NEW DELHI • Indian police have busted an Internet scam in which around 650,000 people lost a total of 37 billion rupees (S$778 million) after sending money to a company that promised they would earn cash by clicking on Web links, the police said yesterday.
The police, who described the pyramid-style scheme as one of India's biggest, said they had arrested three ringleaders on the outskirts of New Delhi and seized more than 5 billion rupees from bank accounts.
"They learnt that if you give some money back to members, the investments would go up exponentially," said Mr Amit Pathak, head of a police cybercrime unit in India's populous northern state of Uttar Pradesh.
The men ran a series of websites that promised would-be subscribers a chance to earn five rupees each time they clicked or liked Web links sent to their mobile phones, the police said.
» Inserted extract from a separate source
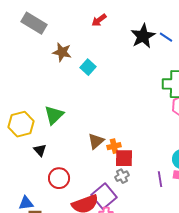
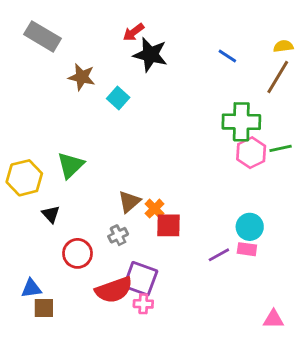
black star: (143, 36) -> (150, 55), moved, turned -30
orange cross: (114, 146) -> (155, 209), turned -32
gray cross: (122, 176) -> (118, 235), moved
purple line: (160, 179) -> (219, 255), turned 70
purple square: (104, 196) -> (141, 279), turned -30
The unsuspecting investors each paid thousands of rupees to join the scheme, but the Web links they received were fake.
The company running the alleged scam had operated for years, but earned almost all the money over a few months from last August, after it began to distribute some of the proceeds, using the beneficiaries to draw in more investors. The police said the ringleaders had not appointed lawyers as the charge sheet was still being prepared.
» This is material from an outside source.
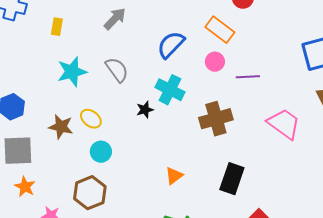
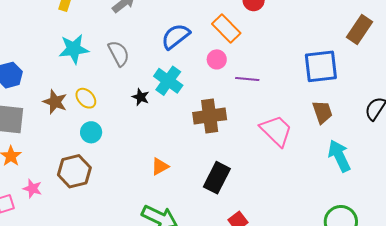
black star: (145, 110) -> (141, 97), turned 30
When the police raided the company's head office in the city of Noida, they found 250 passports belonging to employees and members who had been rewarded with a holiday to Australia. The scammers planned to film the holiday and then post it online as promotional material to lure more subscribers. The alleged mastermind spent some of the proceeds on houses, cars and celebrity parties.
Mr Pathak said it would take time to trace most of the money, and several bank employees were believed to be involved.
Cybercrime in India, home to the world's second largest number of Internet users, jumped 350 per cent in the three years to 2014 as criminals exploited booming smartphone use, a study by auditing services firm PwC and industry lobby group Assocham showed last year.